* ABOUT THIS EXERCISE *
Among the entries below, find the lines holding "BeamNG" and copy them.

* RECORDS *

*** Block opens ***

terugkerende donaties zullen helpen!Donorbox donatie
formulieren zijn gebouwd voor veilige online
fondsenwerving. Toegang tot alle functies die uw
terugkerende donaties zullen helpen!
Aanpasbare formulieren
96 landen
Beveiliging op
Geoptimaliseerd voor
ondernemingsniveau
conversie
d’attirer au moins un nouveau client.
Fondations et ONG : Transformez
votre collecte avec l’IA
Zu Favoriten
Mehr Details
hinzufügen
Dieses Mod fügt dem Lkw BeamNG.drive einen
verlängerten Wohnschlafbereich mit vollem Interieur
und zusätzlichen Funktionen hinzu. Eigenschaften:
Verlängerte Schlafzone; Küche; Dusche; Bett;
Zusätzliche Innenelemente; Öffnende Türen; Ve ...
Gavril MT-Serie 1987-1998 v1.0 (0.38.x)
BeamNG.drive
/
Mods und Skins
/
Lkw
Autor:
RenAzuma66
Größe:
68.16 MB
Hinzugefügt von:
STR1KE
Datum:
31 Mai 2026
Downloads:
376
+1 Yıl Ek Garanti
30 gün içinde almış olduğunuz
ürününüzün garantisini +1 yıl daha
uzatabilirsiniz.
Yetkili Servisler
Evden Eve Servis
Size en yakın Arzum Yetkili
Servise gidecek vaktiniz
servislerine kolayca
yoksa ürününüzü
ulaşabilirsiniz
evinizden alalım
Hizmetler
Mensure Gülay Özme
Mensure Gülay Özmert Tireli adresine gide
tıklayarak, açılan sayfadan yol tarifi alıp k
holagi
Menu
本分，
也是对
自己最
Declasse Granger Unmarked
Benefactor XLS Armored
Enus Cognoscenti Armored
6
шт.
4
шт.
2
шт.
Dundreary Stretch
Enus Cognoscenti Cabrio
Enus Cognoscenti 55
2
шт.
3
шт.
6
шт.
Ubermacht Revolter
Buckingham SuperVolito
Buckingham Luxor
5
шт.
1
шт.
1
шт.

*** Block closes ***
*** Block opens ***

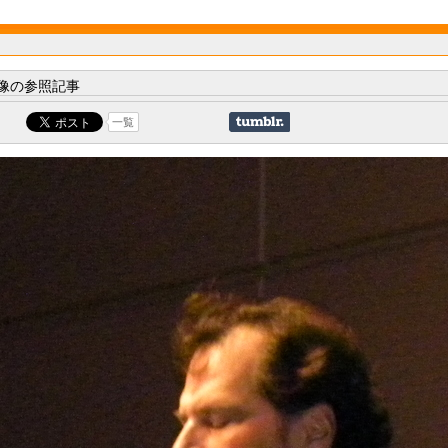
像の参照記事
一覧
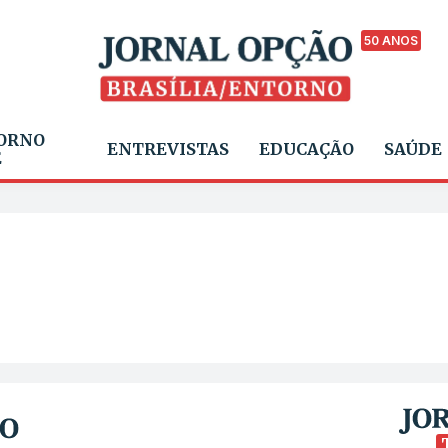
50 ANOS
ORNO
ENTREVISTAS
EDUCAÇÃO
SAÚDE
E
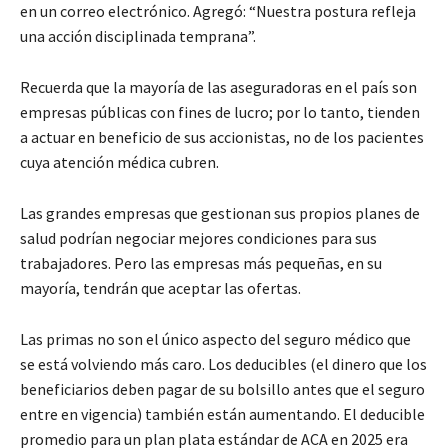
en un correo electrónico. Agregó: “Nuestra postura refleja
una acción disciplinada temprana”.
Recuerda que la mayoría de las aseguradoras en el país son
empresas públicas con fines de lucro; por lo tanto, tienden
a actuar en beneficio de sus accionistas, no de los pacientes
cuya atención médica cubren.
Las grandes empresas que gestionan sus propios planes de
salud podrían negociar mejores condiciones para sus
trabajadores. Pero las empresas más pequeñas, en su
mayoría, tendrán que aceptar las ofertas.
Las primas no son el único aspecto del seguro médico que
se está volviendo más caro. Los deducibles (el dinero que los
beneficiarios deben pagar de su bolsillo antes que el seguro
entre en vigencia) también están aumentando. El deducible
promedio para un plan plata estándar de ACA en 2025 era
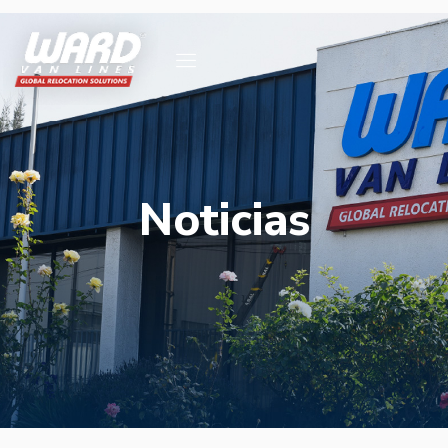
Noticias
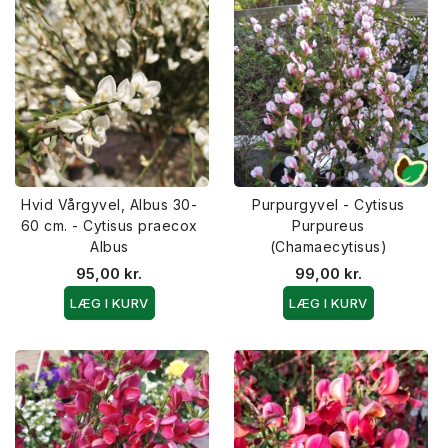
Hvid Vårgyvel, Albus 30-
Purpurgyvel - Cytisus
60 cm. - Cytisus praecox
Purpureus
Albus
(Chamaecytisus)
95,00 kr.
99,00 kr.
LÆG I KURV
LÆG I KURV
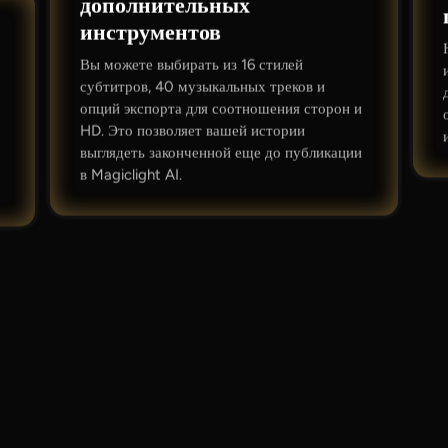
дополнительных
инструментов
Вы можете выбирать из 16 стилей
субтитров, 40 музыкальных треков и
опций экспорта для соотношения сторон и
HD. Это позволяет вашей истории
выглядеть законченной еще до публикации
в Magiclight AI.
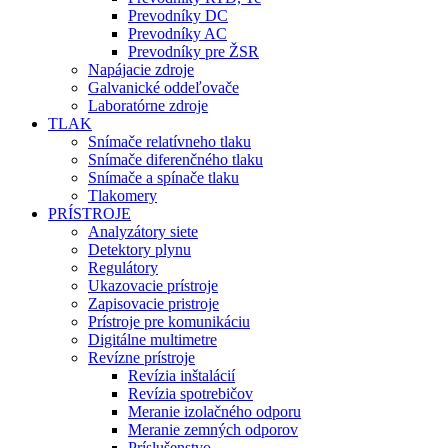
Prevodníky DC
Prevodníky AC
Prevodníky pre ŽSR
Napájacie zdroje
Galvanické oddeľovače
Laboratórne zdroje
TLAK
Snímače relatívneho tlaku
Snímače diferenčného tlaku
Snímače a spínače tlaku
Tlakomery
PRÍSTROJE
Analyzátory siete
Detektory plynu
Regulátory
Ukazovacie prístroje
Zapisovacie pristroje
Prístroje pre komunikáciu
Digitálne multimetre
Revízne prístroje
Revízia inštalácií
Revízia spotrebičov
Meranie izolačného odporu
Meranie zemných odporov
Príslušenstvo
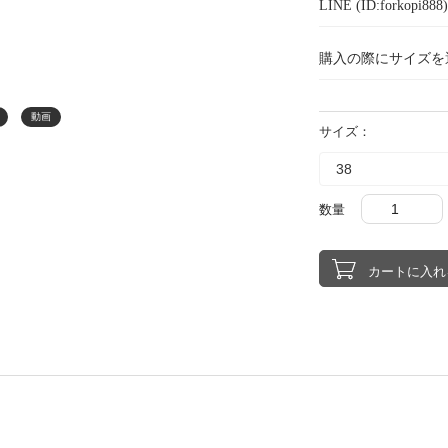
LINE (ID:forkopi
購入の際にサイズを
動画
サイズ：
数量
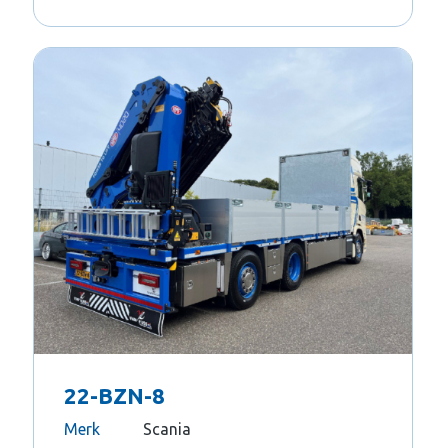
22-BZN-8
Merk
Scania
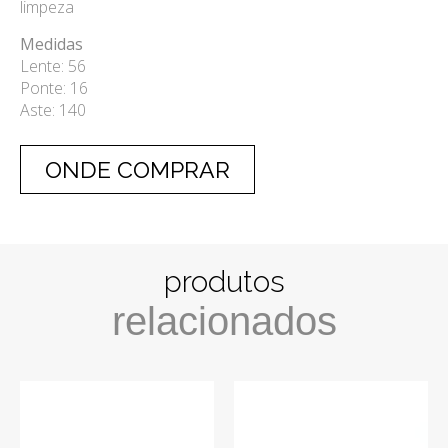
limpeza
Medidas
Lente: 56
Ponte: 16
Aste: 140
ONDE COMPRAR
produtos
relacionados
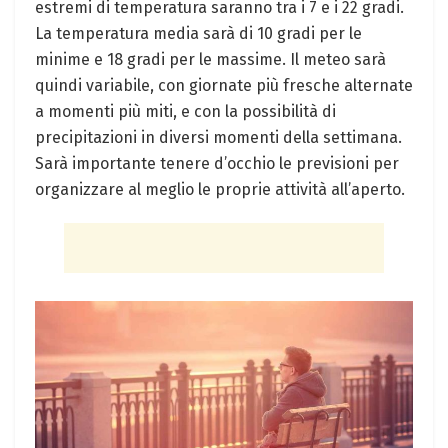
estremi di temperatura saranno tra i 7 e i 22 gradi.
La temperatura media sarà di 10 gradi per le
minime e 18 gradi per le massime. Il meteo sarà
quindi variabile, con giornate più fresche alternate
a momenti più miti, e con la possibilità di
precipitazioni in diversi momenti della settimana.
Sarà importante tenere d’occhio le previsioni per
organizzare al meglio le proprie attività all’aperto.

*** Block closes ***
*** Block opens ***

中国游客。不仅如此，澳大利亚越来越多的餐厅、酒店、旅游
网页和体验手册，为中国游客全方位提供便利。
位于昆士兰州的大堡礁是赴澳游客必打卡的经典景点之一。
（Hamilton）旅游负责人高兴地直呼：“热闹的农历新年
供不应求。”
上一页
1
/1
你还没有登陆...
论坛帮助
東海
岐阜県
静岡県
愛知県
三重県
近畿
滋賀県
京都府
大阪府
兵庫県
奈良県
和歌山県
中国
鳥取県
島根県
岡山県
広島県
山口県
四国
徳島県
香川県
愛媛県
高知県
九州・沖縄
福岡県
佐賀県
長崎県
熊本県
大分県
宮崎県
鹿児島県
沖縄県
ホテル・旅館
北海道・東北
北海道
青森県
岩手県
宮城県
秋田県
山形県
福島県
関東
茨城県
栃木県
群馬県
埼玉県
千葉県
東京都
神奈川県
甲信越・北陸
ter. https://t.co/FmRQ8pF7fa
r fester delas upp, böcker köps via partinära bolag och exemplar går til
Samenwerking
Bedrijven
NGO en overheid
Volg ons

*** Block closes ***

* YOUR RESPONSE *
Dieses Mod fügt dem Lkw BeamNG.drive einen
BeamNG.drive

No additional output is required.